Dio un solo sorbo, y su vida cambió. El impacto que sintió fue como el de un terremoto, y cambió su actitud ante la comida y la bebida desde que probó aquella poción, una mezcla que era la combinación perfecta de chispa, cremosidad, vaporosidad y viscosidad. Cerró los ojos y sorbito a sorbito tuvo todo el contenido de la taza en la barriga.

—¡Uau, qué alucine!

—No digas que no te lo advertí —dijo la señorita Muddle cuando Bethany volvió a abrir los ojos—. Te has dejado un bigote de nata, y la verdad es que te queda bastante bien.

La señorita Muddle cogió el bote de la nata y se puso ella una preciosa perilla a juego con unas cejas bien pobladas de nata batida. Bethany se rio con tantas ganas que estuvo a punto de echar entero por la nariz el Fabuloso Chocolate Caliente Deluxe de la Señorita Muddle.

Tan solo dejó de reírse cuando la trompeta que había en la encimera soltó un toque muy sonoro e infeliz. Al verla, Bethany se acordó de la bestia y de todo cuanto la esperaba allá en la casa de quince pisos.

—¿De qué se trata? —le preguntó la señorita Muddle, que frunció el ceño y juntó las cejas de nata en un gesto de preocupación—. Pensé que estaba consiguiendo animarte.

Lo único que Bethany quería era disfrutar de una vida normal, sin bestias, en la que pudiera tomarse un chocolate caliente con personas alucinantes y sin tener que preocuparse de que se la fuesen a comer viva. Si pudiese encontrar la manera de quitarse a la bestia de encima, entonces Ebenezer y ella serían libres para siempre.

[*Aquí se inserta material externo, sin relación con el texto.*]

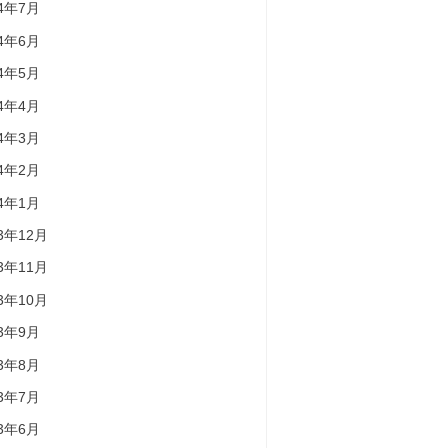
24年7月
24年6月
24年5月
24年4月
24年3月
24年2月
24年1月
23年12月
23年11月
23年10月
23年9月
23年8月
23年7月
23年6月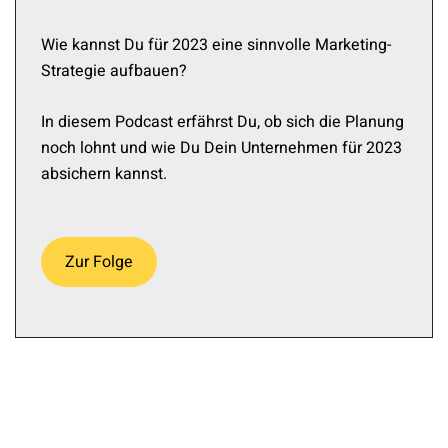
Wie kannst Du für 2023 eine sinnvolle Marketing-
Strategie aufbauen?
In diesem Podcast erfährst Du, ob sich die Planung
noch lohnt und wie Du Dein Unternehmen für 2023
absichern kannst.
Zur Folge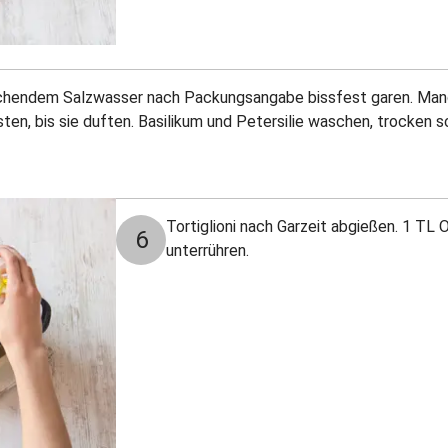
h kochendem Salzwasser nach Packungsangabe bissfest garen. Man
ten, bis sie duften. Basilikum und Petersilie waschen, trocken s
Tortiglioni nach Garzeit abgießen. 1 TL O
6
unterrühren.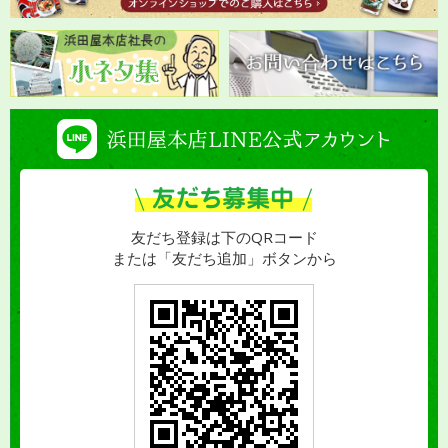
友だち登録は下のQRコード
または「友だち追加」ボタンから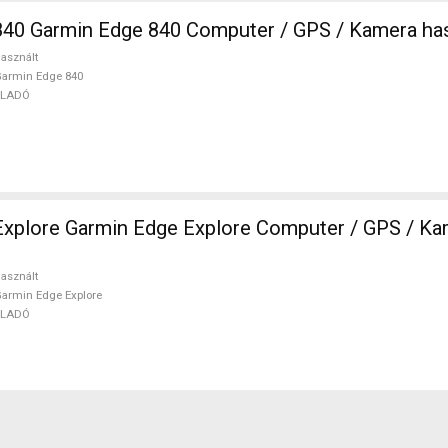
840 Garmin Edge 840 Computer / GPS / Kamera ha
asznált
armin Edge 840
ELADÓ
r / GPS / Kamera használt
asznált
armin Edge Explore
ELADÓ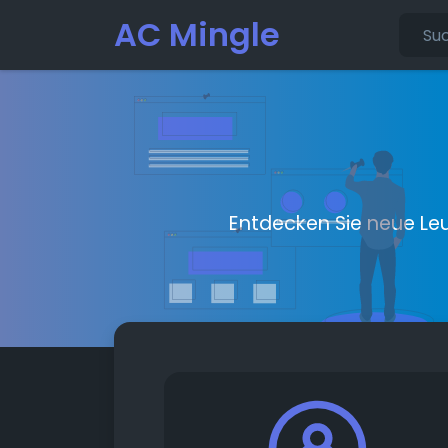
AC Mingle
Entdecken Sie neue Le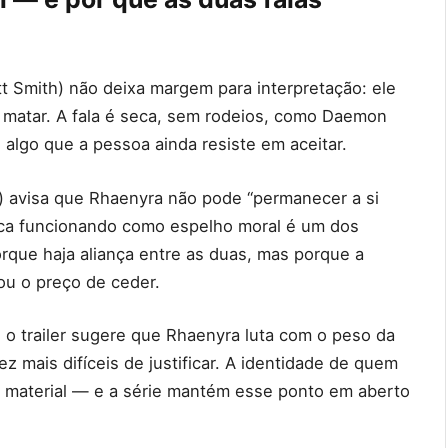
t Smith) não deixa margem para interpretação: ele
r matar. A fala é seca, sem rodeios, como Daemon
lgo que a pessoa ainda resiste em aceitar.
) avisa que Rhaenyra não pode “permanecer a si
ica funcionando como espelho moral é um dos
orque haja aliança entre as duas, mas porque a
ou o preço de ceder.
 o trailer sugere que Rhaenyra luta com o peso da
 mais difíceis de justificar. A identidade de quem
o material — e a série mantém esse ponto em aberto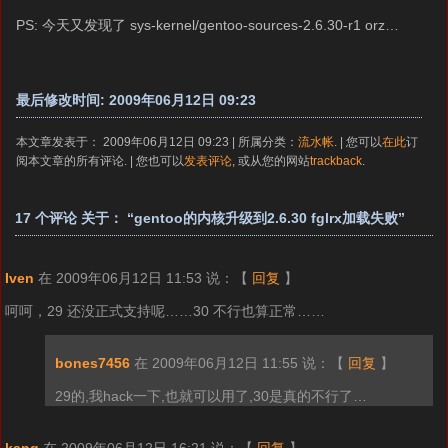
PS: 今天又发现了 sys-kernel/gentoo-sources-2.6.30-r1 orz…
最后修改时间: 2009年06月12日 09:23
本文章发表于： 2009年06月12日 09:23 | 所属分类：
流水帐
. | 您可以
在此
订
阅本文章的所有评论. | 您也可以
发表评论
, 或从您的网站
trackback
.
17 个评论 关于： “gentoo的内核升级到2.6.30 fglrx加载失败”
Iven
在 2009年06月12日 11:53 说：
【
回复
】
呵呵，29 还没正式支持呢……30 不行也算正常……
bones7456
在 2009年06月12日 11:55 说：
【
回复
】
29的,我hack一下,也就可以用了,30是真的不行了…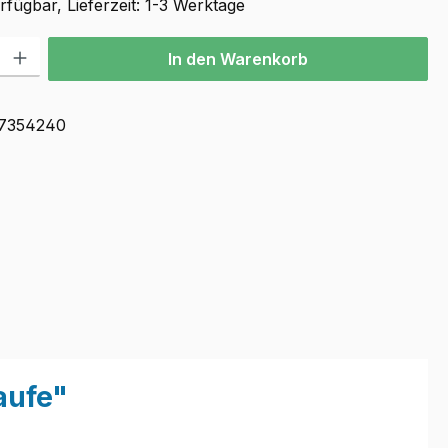
fügbar, Lieferzeit: 1-3 Werktage
l: Gib den gewünschten Wert ein oder benutze die Schaltflächen u
In den Warenkorb
7354240
aufe"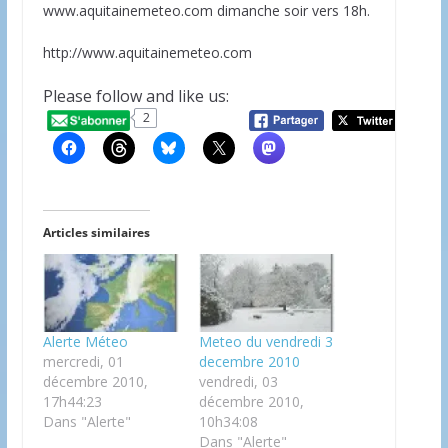
www.aquitainemeteo.com dimanche soir vers 18h.
http://www.aquitainemeteo.com
Please follow and like us:
2
20
Articles similaires
Alerte Méteo
Meteo du vendredi 3
mercredi, 01
decembre 2010
décembre 2010,
vendredi, 03
17h44:23
décembre 2010,
Dans "Alerte"
10h34:08
Dans "Alerte"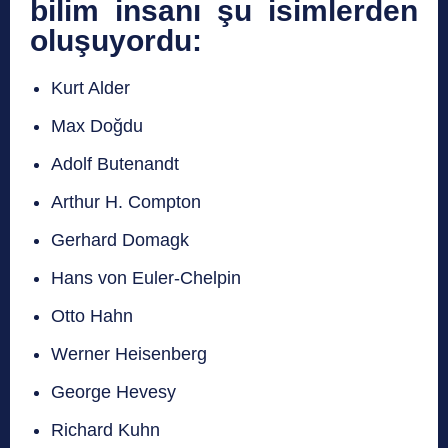
bilim insanı şu isimlerden
oluşuyordu:
Kurt Alder
Max Doğdu
Adolf Butenandt
Arthur H. Compton
Gerhard Domagk
Hans von Euler-Chelpin
Otto Hahn
Werner Heisenberg
George Hevesy
Richard Kuhn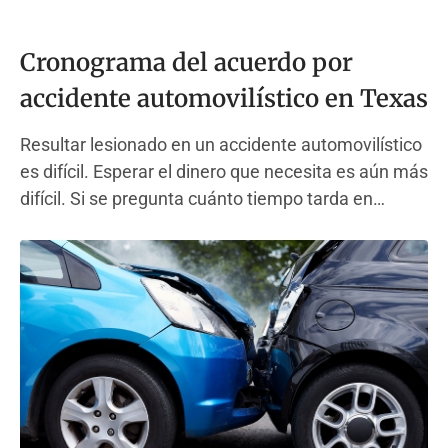
Cronograma del acuerdo por
accidente automovilístico en Texas
Resultar lesionado en un accidente automovilístico
es difícil. Esperar el dinero que necesita es aún más
difícil. Si se pregunta cuánto tiempo tarda en
acordarse de un accidente automovilístico, no está
solo. Esta guía lo lleva paso a paso a través de todo
el cronograma de la reclamación por accidente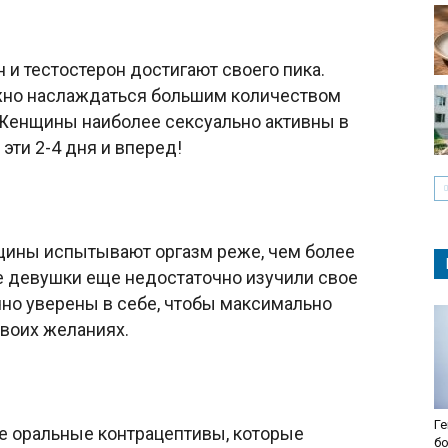
н и тестостерон достигают своего пика.
ужно наслаждаться большим количеством
 Женщины наиболее сексуально активны в
эти 2-4 дня и вперед!
щины испытывают оргазм реже, чем более
е девушки еще недостаточно изучили свое
очно уверены в себе, чтобы максимально
своих желаниях.
Ге
е оральные контрацептивы, которые
б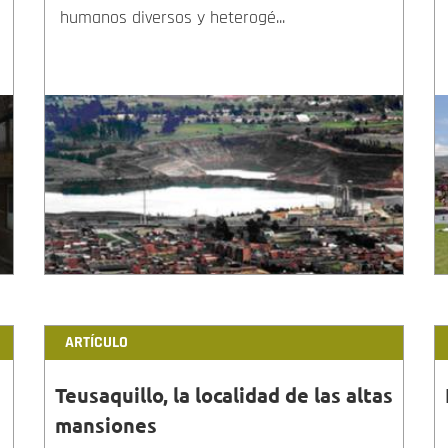
humanos diversos y heterogé...
ARTÍCULO
Teusaquillo, la localidad de las altas
mansiones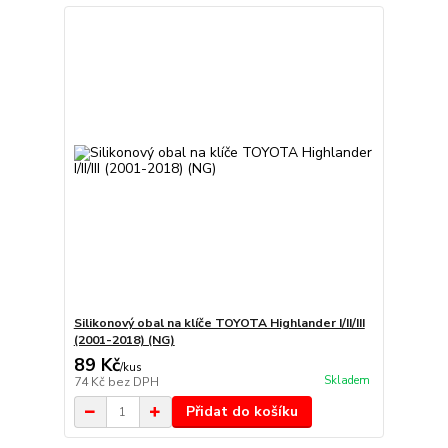
Silikonový obal na klíče TOYOTA Highlander I/II/III
(2001-2018) (NG)
89 Kč
/
kus
Skladem
74 Kč
bez DPH
Přidat do košíku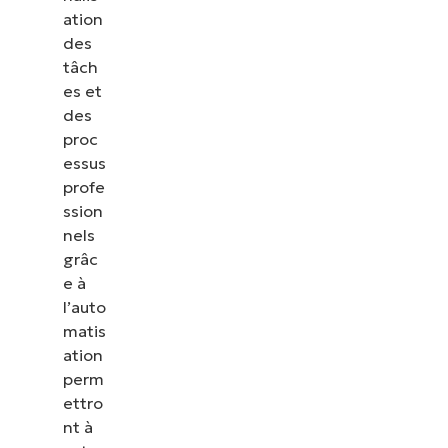
ation
des
tâch
es et
des
proc
essus
profe
ssion
nels
grâc
e à
l’auto
matis
ation
perm
ettro
nt à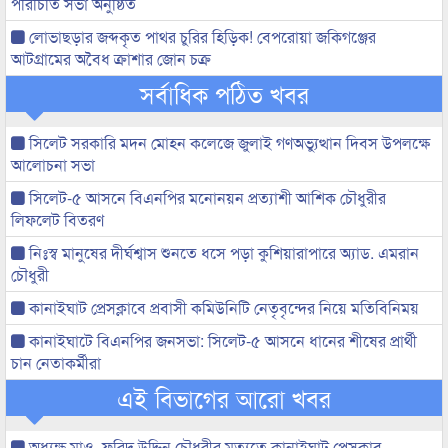
পরিচিতি সভা অনুষ্ঠিত
লোভাছড়ার জব্দকৃত পাথর চুরির হিড়িক! বেপরোয়া জকিগঞ্জের
আটগ্রামের অবৈধ ক্রাশার জোন চক্র
সর্বাধিক পঠিত খবর
সিলেট সরকারি মদন মোহন কলেজে জুলাই গণঅভ্যুত্থান দিবস উপলক্ষে
আলোচনা সভা
সিলেট-৫ আসনে বিএনপির মনোনয়ন প্রত্যাশী আশিক চৌধুরীর
লিফলেট বিতরণ
নিঃস্ব মানুষের দীর্ঘশ্বাস শুনতে ধসে পড়া কুশিয়ারাপারে অ্যাড. এমরান
চৌধুরী
কানাইঘাট প্রেসক্লাবে প্রবাসী কমিউনিটি নেতৃবৃন্দের নিয়ে মতিবিনিময়
কানাইঘাটে বিএনপির জনসভা: সিলেট-৫ আসনে ধানের শীষের প্রার্থী
চান নেতাকর্মীরা
এই বিভাগের আরো খবর
অধ্যক্ষ মাও. ফরিদ উদ্দিন চৌধুরীর মৃত্যুতে কানাইঘাট প্রেসক্লাব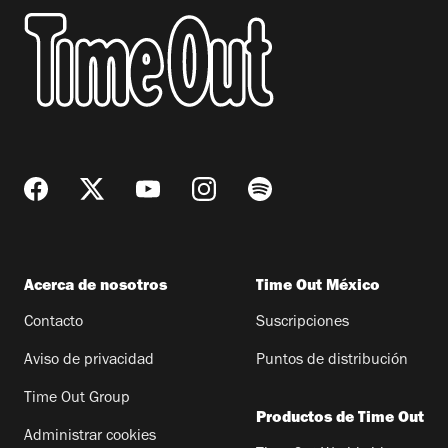
Acerca de nosotros
Time Out México
Contacto
Suscripciones
Aviso de privacidad
Puntos de distribución
Time Out Group
Productos de Time Out
Administrar cookies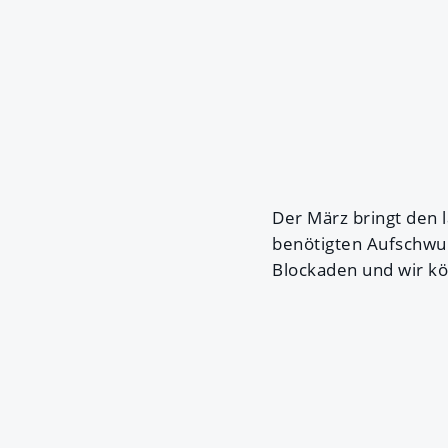
Der März bringt den
benötigten Aufschwun
Blockaden und wir kö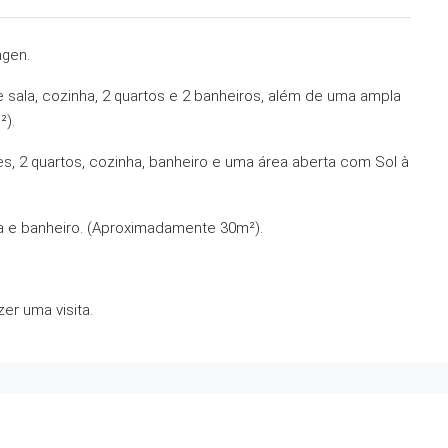
ngen.
sala, cozinha, 2 quartos e 2 banheiros, além de uma ampla
²).
 2 quartos, cozinha, banheiro e uma área aberta com Sol à
ha e banheiro. (Aproximadamente 30m²).
er uma visita.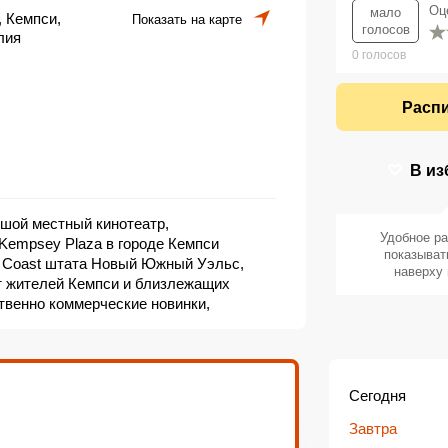
Оц
мало
, Кемпси,
Показать на карте
голосов
лия
0
голосов
Расп
В из
ьшой местный кинотеатр,
Удобное р
Kempsey Plaza в городе Кемпси
показыват
h Coast штата Новый Южный Уэльс,
наверху 
т жителей Кемпси и близлежащих
твенно коммерческие новинки,
проводя специальные показы и
но расположен в одном из главных
беспечивает лёгкий доступ и парковку.
атр, он ориентирован на повседневный
Сегодня
гает стандартные услуги кинозала:
нальную звуковую систему, буфет с
Завтра
ста с доступом для людей с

—¿Bethany? —le dijo la señorita Muddle—. Me estás preocupando.

Bethany no deseaba preocuparla.

—No tiene por qué preocuparse, Muddle —dijo la niña—. Solo estaba gastándole una broma. He puesto la cara tristona para que me prepare otro chocolate caliente.

—¡Aaaaaay, briboncilla de vainilla! —exclamó la señorita Muddle, que se puso a preparar otro chocolate caliente—. No me vuelvas a hacer eso.

—No lo haré —dijo Bethany—. Oiga, Muddle…, ¿podría dormir aquí esta noche?

—¡Desde luego! —dijo la señorita Muddle—. ¿Quieres utilizar ese teléfono de ahí para avisar a Ebenezer?

Bethany se acercó al teléfono con forma de bastón de caramelo y lo descolgó. Nadie cogió la llamada, así que dejó un mensaje. Pensó en volver a llamar, pero no lo hizo. Estaba decidida a pasar una buena noche más, sin tener que pensar otra vez en la bestia.

—¿Estás segura de que no pasa nada si te quedas? —le preguntó la señorita Muddle.

—Sí, por supuesto —dijo Bethany—. ¿Qué es lo peor que podría pasar?